- _WHAT IS NEEDED_: Restate word for word the section of the entries that opens at the line containing "показания Лоренцо про Симб" and closes at the line containing "Servicio Teléfonico", both lines kept, pictures dropped.

- _THE DATA_:
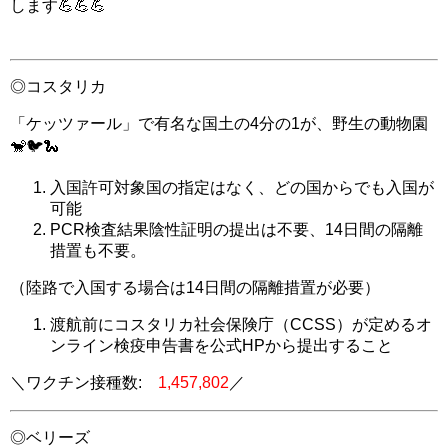
します💪💪💪
◎コスタリカ
「ケッツァール」で有名な国土の4分の1が、野生の動物園
🐒🐦🐍
入国許可対象国の指定はなく、どの国からでも入国が
可能
PCR検査結果陰性証明の提出は不要、14日間の隔離
措置も不要。
（陸路で入国する場合は14日間の隔離措置が必要）
渡航前に
コスタリカ社会保険庁（CCSS）が定めるオ
ンライン検疫申告書
を公式HPから提出すること
＼ワクチン接種数:
1,457,802
／
◎ベリーズ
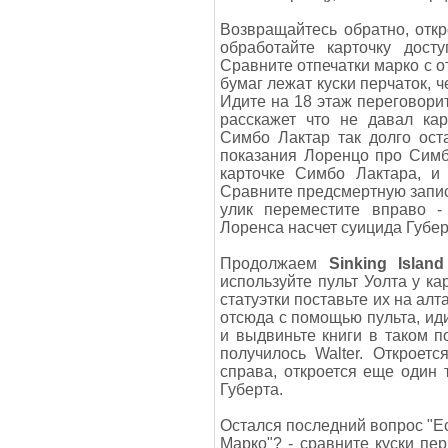
Возвращайтесь обратно, отк
обработайте карточку досту
Сравните отпечатки марко с о
бумаг лежат куски перчаток, 
Идите на 18 этаж переговорит
расскажет что не давал кар
Симбо Лактар так долго ост
показания Лоренцо про Симб
карточке Симбо Лактара, и
Сравните предсмертную запис
улик переместите вправо -
Лоренса насчет суицида Губер
Продолжаем
Sinking Isla
используйте пульт Уолта у ка
статуэтки поставьте их на алт
отсюда с помощью пульта, ид
и выдвиньте книги в таком п
получилось Walter. Откроет
справа, откроется еще один 
Губерта.
Остался последний вопрос "Е
Марко"? - сравните куски пе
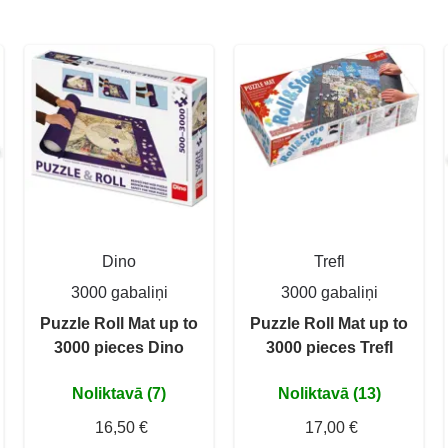
Dino
Trefl
3000 gabaliņi
3000 gabaliņi
Puzzle Roll Mat up to
Puzzle Roll Mat up to
3000 pieces Dino
3000 pieces Trefl
Noliktavā (7)
Noliktavā (13)
16,50 €
17,00 €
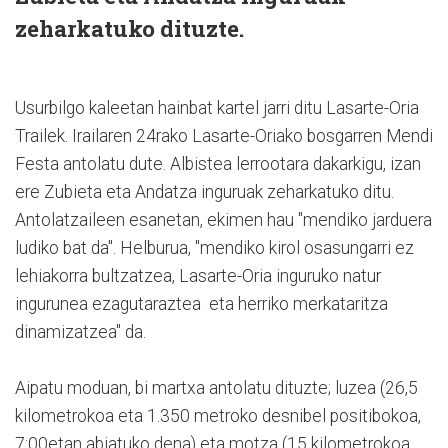
zeharkatuko dituzte.
Usurbilgo kaleetan hainbat kartel jarri ditu Lasarte-Oria
Trailek. Irailaren 24rako Lasarte-Oriako bosgarren Mendi
Festa antolatu dute. Albistea lerrootara dakarkigu, izan
ere Zubieta eta Andatza inguruak zeharkatuko ditu.
Antolatzaileen esanetan, ekimen hau "mendiko jarduera
ludiko bat da". Helburua, "mendiko kirol osasungarri ez
lehiakorra bultzatzea, Lasarte-Oria inguruko natur
ingurunea ezagutaraztea eta herriko merkataritza
dinamizatzea" da.
Aipatu moduan, bi martxa antolatu dituzte; luzea (26,5
kilometrokoa eta 1.350 metroko desnibel positibokoa,
7:00etan abiatuko dena) eta motza (15 kilometrokoa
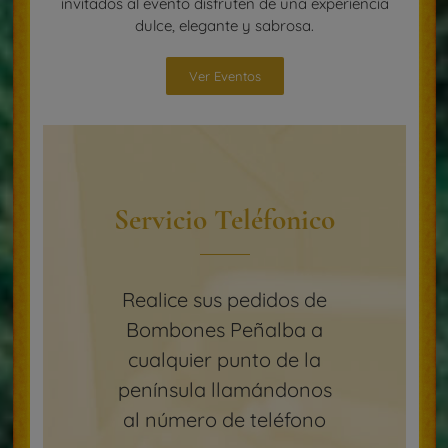
invitados al evento disfruten de una experiencia
dulce, elegante y sabrosa.
Ver Eventos
Servicio Teléfonico
Realice sus pedidos de
Bombones Peñalba a
cualquier punto de la
península llamándonos
al número de teléfono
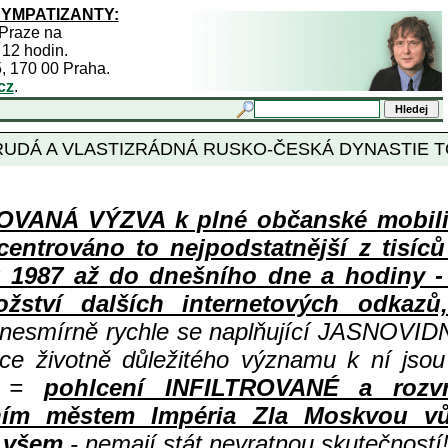
SYMPATIZANTY:
 Praze na
 12 hodin.
5, 170 00 Praha.
cz
.
 RUDÁ A VLASTIZRÁDNÁ RUSKO-ČESKÁ DYNASTIE T
ANÁ VÝZVA k plné občanské mobiliza
centrováno to nejpodstatnější z tisíc
987 až do dnešního dne a hodiny - a
ství dalších internetových odkazů,
 nesmírně rychle se naplňující JASNOVID
ace životně důležitého významu k ní jsou
=
pohlcení INFILTROVANÉ a rozv
ním městem Impéria Zla Moskvou vů
i všem
- nemají stát nevratnou skutečností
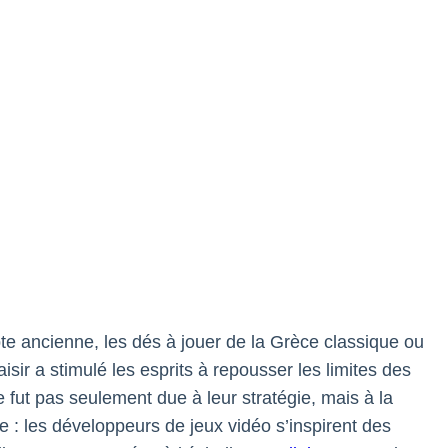
ypte ancienne, les dés à jouer de la Grèce classique ou
isir a stimulé les esprits à repousser les limites des
fut pas seulement due à leur stratégie, mais à la
te : les développeurs de jeux vidéo s’inspirent des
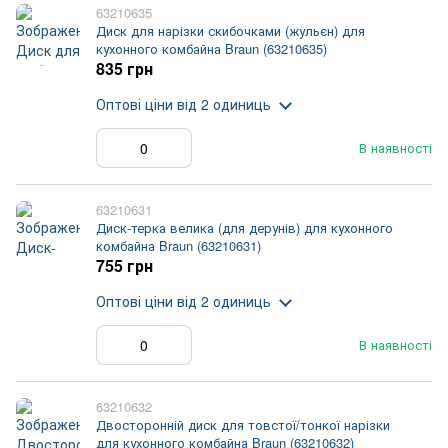
63210635
Диск для нарізки скибочками (жульєн) для
кухонного комбайна Braun (63210635)
835 грн
Оптові ціни
від 2 одиниць
В наявності
63210631
Диск-терка велика (для дерунів) для кухонного
комбайна Braun (63210631)
755 грн
Оптові ціни
від 2 одиниць
В наявності
63210632
Двосторонній диск для товстої/тонкої нарізки
для кухонного комбайна Braun (63210632)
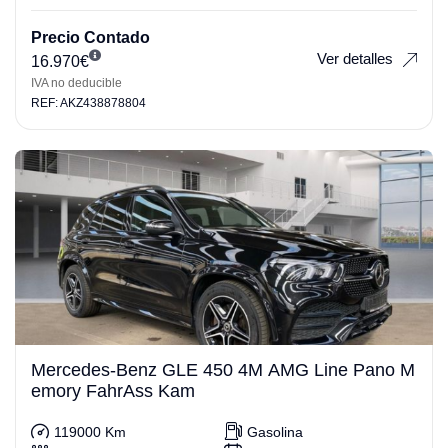
Precio Contado
Ver detalles
16.970
€
IVA no deducible
REF: AKZ438878804
Mercedes-Benz GLE 450 4M AMG Line Pano M
emory FahrAss Kam
119000 Km
Gasolina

- _COMPLETED EXERCISE_:
показания Лоренцо про Симб
карточке Симбо Лактара, и
Сравните предсмертную запис
улик переместите вправо -
Лоренса насчет суицида Губер
Продолжаем
Sinking Isla
используйте пульт Уолта у ка
статуэтки поставьте их на алт
отсюда с помощью пульта, ид
и выдвиньте книги в таком п
получилось Walter. Откроет
справа, откроется еще один 
Губерта.
Остался последний вопрос "Е
Марко"? - сравните куски пе
Dino
Trefl
3000 gabaliņi
3000 gabaliņi
Puzzle Roll Mat up to
Puzzle Roll Mat up to
3000 pieces Dino
3000 pieces Trefl
Noliktavā (7)
Noliktavā (13)
16,50 €
17,00 €
zeharkatuko dituzte.
Usurbilgo kaleetan hainbat kartel jarri ditu Lasarte-Oria
Trailek. Irailaren 24rako Lasarte-Oriako bosgarren Mendi
Festa antolatu dute. Albistea lerrootara dakarkigu, izan
ere Zubieta eta Andatza inguruak zeharkatuko ditu.
Antolatzaileen esanetan, ekimen hau "mendiko jarduera
ludiko bat da". Helburua, "mendiko kirol osasungarri ez
lehiakorra bultzatzea, Lasarte-Oria inguruko natur
ingurunea ezagutaraztea eta herriko merkataritza
dinamizatzea" da.
Aipatu moduan, bi martxa antolatu dituzte; luzea (26,5
kilometrokoa eta 1.350 metroko desnibel positibokoa,
7:00etan abiatuko dena) eta motza (15 kilometrokoa
invitados al evento disfruten de una experiencia
dulce, elegante y sabrosa.
Ver Eventos
Servicio Teléfonico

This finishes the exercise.